SARATOGA NATIONAL HISTORIC PARK, STILLWATER, N.Y. – A detachment of Army lawyers, and the Soldiers who support them, air-landed at the site of a Revolutionary War battle here on March 12, ready for the demands of a road march and lessons in military history.
The 18 Judge Advocate General Corps members included company grade officers, NCOs and enlisted personnel from across New York Army National Guard's commands, along with members of the U.S. Army Reserve's 7th Legal Operations Detachment, based in Schenectady, New York.
The troops arrived by UH-60 Black Hawk helicopters, courtesy of the New York Army National Guard's 3rd Battalion, 142nd Aviation, based in Latham, New York. The air movement – conducted as part of the helicopter battalion's training - brought the legal Soldiers right to the site of Gen. John Burgoyne's British headquarters during the Saratoga Battles of September and October 1777.
The troops completed a partial march through six miles of the battlefield, visiting British and American lines to discuss the battles, the units, the leaders and the legal implications of the battle.
"The number one training objective is to provide a historical context for the value of Judge Advocates in the Operational Law Setting," explained Maj. Nestor Berge, a Joint Force Headquarters attorney adviser. "The Law of Armed Conflict tie-in will come from our discussion of the Convention Army's actions post cessation of hostilities."
The Convention Army, as it came to be known, refers to the 5,900 troops surrendered by Burgoyne following the American victory.
Burgoyne's expedition was a thrust south from Canada, intending to capture Albany and link up with other British forces that would attack north from New York City, in effect severing the New England colonies from the rest of the newly declared independent states.
The plan for the three-pronged attack stalled when Burgoyne encountered difficult terrain and increasing resistance from the Continental Army and local militias in his approach from Fort Ticonderoga to Albany.
The other two attacks also failed to meet with Burgoyne’s force at Albany, one defeated at Oriskany, New York, and the other in the Hudson River Highlands near West Point, when half-hearted diversionary attack by Gen. Sir Henry Clinton from New York City.
Burgoyne surrendered his force in October 1777.
The Battle of Saratoga is considered by many historians as the turning point in the Revolutionary War, bringing recognition of the newly formed United States and the support of French military forces into the war.
The group was led by two former park rangers, Patrick Niles and Larry Arnold. The two provided historical context for the battle, with extensive knowledge of the terrain, tactics and troops of that 1777 battlefield.
"This is really quite different for me," Arnold said during the march between battlefield visitor stations. "I'm much more accustomed to the historical context for today's Soldiers through the eyes of an infantryman, talking about terrain, weapons or tactics. But this group and their focus on legal issues reminds me that the Saratoga battlefield really has so many more stories to tell."
The ruck march through the battlefield included discussion of the legal issues facing the forces of 1777.
In addition to the legal issues for the laws of land warfare and military discipline of 18th Century armies, the very surrender of Burgoyne’s estimated 6,000 troops was controversial for the legal details in the Articles of Convention. Burgoyne specifically kept the term surrender out of the negotiation.

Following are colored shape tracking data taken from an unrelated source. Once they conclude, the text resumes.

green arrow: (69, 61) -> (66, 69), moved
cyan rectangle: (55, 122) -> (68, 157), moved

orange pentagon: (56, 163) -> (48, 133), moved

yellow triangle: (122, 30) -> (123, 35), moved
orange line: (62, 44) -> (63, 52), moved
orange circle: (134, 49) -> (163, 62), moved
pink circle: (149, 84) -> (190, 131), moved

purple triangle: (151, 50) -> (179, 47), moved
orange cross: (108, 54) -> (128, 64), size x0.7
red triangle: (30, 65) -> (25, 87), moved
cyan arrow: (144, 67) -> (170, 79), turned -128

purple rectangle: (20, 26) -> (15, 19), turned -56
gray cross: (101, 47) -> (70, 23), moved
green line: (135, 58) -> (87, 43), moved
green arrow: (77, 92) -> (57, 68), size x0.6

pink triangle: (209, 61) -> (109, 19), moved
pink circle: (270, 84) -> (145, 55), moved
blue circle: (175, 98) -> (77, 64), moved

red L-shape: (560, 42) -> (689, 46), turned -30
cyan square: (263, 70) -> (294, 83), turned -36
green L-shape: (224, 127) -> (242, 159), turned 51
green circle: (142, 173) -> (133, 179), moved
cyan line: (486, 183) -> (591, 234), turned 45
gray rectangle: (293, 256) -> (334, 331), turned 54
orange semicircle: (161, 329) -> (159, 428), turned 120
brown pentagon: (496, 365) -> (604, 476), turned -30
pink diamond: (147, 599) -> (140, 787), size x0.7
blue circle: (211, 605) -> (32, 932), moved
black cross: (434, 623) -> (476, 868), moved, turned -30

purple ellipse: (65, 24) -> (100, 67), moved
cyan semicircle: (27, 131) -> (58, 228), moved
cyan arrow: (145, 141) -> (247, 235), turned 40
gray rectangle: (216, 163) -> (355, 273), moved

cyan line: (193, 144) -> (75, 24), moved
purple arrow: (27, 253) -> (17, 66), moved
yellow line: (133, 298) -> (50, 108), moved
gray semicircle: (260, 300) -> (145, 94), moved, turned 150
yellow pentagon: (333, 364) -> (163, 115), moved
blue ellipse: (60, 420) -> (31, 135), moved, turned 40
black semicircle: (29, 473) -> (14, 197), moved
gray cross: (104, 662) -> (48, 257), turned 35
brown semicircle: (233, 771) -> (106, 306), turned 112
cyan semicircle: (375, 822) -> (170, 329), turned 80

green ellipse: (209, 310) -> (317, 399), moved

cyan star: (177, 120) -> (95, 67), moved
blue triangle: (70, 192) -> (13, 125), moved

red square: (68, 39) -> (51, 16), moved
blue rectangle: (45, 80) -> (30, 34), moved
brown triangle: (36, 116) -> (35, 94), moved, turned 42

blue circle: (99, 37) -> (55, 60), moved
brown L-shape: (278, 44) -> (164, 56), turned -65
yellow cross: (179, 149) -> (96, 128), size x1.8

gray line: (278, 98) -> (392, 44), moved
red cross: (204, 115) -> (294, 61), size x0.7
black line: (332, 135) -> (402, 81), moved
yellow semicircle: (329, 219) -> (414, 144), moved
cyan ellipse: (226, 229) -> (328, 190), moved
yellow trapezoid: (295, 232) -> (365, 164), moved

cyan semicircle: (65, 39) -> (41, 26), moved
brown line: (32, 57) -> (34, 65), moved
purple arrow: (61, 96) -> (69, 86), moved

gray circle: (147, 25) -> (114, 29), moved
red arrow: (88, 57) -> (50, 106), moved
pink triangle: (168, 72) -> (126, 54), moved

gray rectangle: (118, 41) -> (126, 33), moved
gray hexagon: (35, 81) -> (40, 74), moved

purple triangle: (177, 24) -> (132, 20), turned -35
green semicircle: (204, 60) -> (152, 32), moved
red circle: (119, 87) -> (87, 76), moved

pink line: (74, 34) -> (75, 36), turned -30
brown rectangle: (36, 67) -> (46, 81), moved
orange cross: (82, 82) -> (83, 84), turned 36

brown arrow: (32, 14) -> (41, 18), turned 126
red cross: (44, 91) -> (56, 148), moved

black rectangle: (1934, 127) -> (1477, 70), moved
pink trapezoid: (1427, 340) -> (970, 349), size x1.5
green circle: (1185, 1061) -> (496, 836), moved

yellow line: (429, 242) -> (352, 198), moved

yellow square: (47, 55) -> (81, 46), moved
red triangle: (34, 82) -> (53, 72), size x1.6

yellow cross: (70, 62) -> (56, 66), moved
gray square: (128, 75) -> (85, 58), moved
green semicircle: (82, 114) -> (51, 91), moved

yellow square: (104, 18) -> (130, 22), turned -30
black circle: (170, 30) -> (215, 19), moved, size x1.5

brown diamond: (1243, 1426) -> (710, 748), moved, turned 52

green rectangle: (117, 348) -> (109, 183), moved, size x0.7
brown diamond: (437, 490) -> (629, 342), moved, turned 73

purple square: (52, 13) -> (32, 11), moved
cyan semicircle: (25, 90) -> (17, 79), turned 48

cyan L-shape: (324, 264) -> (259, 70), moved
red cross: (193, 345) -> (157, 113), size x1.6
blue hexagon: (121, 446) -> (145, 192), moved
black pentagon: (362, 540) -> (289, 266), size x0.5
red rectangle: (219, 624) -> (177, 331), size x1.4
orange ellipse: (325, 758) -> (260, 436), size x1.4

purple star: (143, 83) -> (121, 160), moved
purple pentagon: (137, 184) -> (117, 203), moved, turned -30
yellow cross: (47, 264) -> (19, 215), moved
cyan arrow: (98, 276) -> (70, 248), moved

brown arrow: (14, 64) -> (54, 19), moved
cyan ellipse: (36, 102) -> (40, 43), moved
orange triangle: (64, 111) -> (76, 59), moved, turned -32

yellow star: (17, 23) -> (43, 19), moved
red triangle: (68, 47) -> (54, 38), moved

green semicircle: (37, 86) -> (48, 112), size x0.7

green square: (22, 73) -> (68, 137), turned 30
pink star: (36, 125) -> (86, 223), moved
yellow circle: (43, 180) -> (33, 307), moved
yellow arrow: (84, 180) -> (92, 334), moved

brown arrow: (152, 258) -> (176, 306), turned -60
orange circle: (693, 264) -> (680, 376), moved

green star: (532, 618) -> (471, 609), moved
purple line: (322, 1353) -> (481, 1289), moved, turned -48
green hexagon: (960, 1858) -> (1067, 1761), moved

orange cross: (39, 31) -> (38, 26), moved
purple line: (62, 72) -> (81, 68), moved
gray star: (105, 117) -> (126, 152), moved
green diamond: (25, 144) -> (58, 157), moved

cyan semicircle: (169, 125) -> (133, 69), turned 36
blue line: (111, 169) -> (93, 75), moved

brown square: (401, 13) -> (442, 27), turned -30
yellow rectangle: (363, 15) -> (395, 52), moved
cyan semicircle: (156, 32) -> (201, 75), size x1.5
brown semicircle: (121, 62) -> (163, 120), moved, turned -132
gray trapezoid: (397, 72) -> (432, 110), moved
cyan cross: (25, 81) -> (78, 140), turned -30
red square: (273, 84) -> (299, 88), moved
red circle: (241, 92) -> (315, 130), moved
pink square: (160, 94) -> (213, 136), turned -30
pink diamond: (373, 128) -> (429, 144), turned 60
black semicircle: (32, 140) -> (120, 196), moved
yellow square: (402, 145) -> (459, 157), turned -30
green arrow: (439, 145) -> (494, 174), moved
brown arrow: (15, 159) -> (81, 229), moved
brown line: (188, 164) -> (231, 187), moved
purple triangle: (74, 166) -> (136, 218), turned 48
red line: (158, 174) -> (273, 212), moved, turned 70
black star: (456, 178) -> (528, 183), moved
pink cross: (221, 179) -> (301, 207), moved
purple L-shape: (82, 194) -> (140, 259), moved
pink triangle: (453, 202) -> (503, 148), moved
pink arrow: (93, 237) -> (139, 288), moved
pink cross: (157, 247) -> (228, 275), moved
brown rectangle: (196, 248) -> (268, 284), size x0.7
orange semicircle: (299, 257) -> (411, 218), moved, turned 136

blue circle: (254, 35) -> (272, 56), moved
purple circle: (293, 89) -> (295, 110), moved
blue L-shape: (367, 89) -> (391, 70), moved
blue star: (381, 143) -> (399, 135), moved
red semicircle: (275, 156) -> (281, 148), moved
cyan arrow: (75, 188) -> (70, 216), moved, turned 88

The Articles of Convention provided for the return of British prisoners back to Europe with a pledge not to participate in the Revolutionary War any further. Gen. Horatio Gates, commander of the Continental Army forces in northern New York, agreed to the matter to conclude the battle, but this point was rejected by the Continental Congress and Gen. George Washington.
The redeployed British forces would simply be replaced by other units, and keeping them as prisoners of war would contribute to the negotiating power of the new United States and provide parity for the treatment of American prisoners under British control, Washington argued.
The Continental Congress agreed, and refused to allow the British and German mercenary troops to be released.
Instead, the 5,900 British and German troops of the “Convention Army” were marching to Virginia, and then to Pennsylvania, from their original prison camp in Cambridge, Massachusetts, before being released at the end of the Revolutionary War in 1783.
Along the way more than 2,000 prisoners escaped and faded into the countryside, becoming Americans, while others died of fever and other diseases.
"Saratoga offers a chance to connect with a site where American Forces were victorious but naivety and dereliction lead to being outmaneuvered on post-conflict actions by the forces defeated in battle," Berge explained, referring to the legal actions of Burgoyne v. Gates in the treatment of surrendered British forces after the battle.
Burgoyne's Judge Advocate was part of the negotiations that lead to the very generous Articles of Convention, whereas Gates' Judge Advocate, who was only a second lieutenant, was not part of the negotiations.
"Beyond the history, this is really just fun," said Staff Sgt. Corey Lehman from the Army Reserve's 7th Legal Operations Detachment. "Any time we can get out for training is a good opportunity."